Roland's homepage

My random knot in the Web

Building CalculiX with the PaStiX solver without CUDA

The CalculiX solver package on FreeBSD is compiled with the SPOOLES (SParse Object Oriented Linear Equations Solver) library by default. This is also the case in many Linux distributions because SPOOLES is free, while faster solvers like PARADISO are proprietary.

SPOOLES is relatively fast compared to the built-in iterative solver, its most fundamental limitation is that the data must fit in RAM.

However a patched version of the PaStiX solver has been integrated with CalculiX. It is often faster than SPOOLES and can use a GPU using the CUDA library.

So I wanted to try CalculiX built with PaStiX. There is just one slight issue; CUDA is not supported on FreeBSD. And I use Intel or AMD graphics because those are supported by open-source drivers.

Therefore I needed to build PaStiX without CUDA support. This turned out to be slightly more complicated then expected.

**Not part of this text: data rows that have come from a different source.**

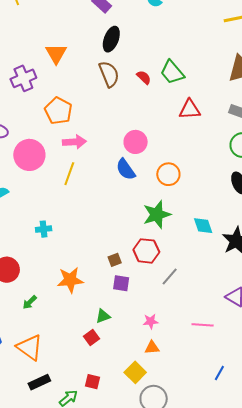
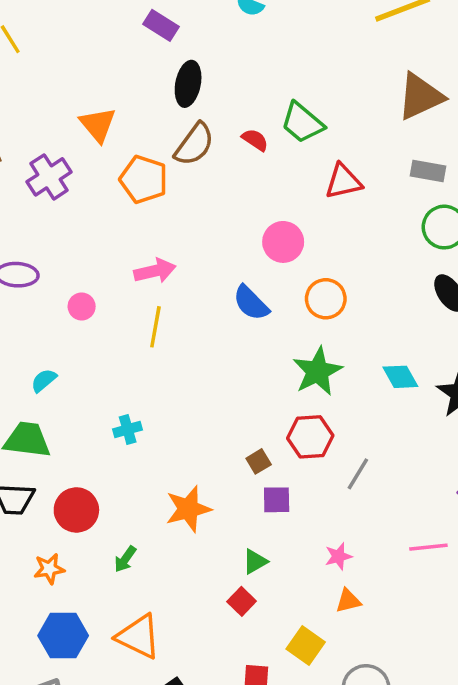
brown semicircle: (109, 74) -> (194, 144), turned 68
orange pentagon: (58, 111) -> (144, 179), moved
pink circle: (136, 142) -> (283, 242), moved
pink circle: (29, 155) -> (82, 306), size x0.5
yellow square: (135, 372) -> (306, 646), moved

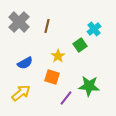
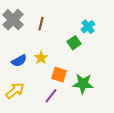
yellow star: (58, 56) -> (41, 58), moved
orange square: (52, 77) -> (59, 75), moved
purple line: (66, 98) -> (51, 96), moved

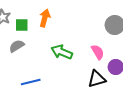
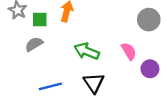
black triangle: (97, 79) -> (94, 83), moved, turned -48

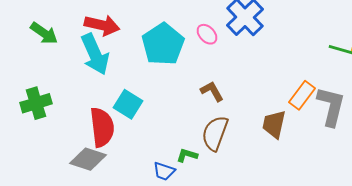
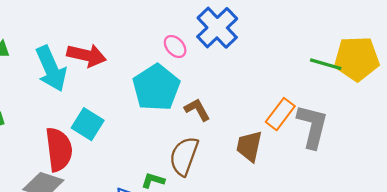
red arrow: (102, 25) -> (87, 55), moved
cyan pentagon: (163, 44) -> (156, 87), moved
brown L-shape: (212, 91) -> (197, 110), moved

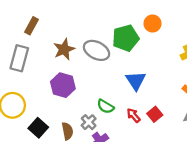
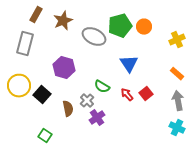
orange circle: (153, 24) -> (144, 27), moved
brown star: (64, 49) -> (63, 21), moved
black square: (38, 128) -> (42, 95), moved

Currently, CalculiX used a modified version of PaStiX that you can find at https://github.com/Dhondtguido/PaStiX4CalculiX. This is based on an older version of PaStiX. And even though it has a configuration option to build without CUDA, that doesn’t work. Basically, even if you switch CUDA off, there is still some CUDA-specific stuff left. I was halfway through patching all that, when I found that github user Kabbone had already done all of that: https://github.com/Kabbone/PaStiX4CalculiX/tree/cudaless. So that is the version I’m using.

Support for CalculiX in mainline PaStiX is being worked on, but will certainly not arrive before PaStiX 6.4.

Prerequisites

These build instructions were written for FreeBSD. With some changes they should be usable on other UNIX-like systems like Linux and MacOS.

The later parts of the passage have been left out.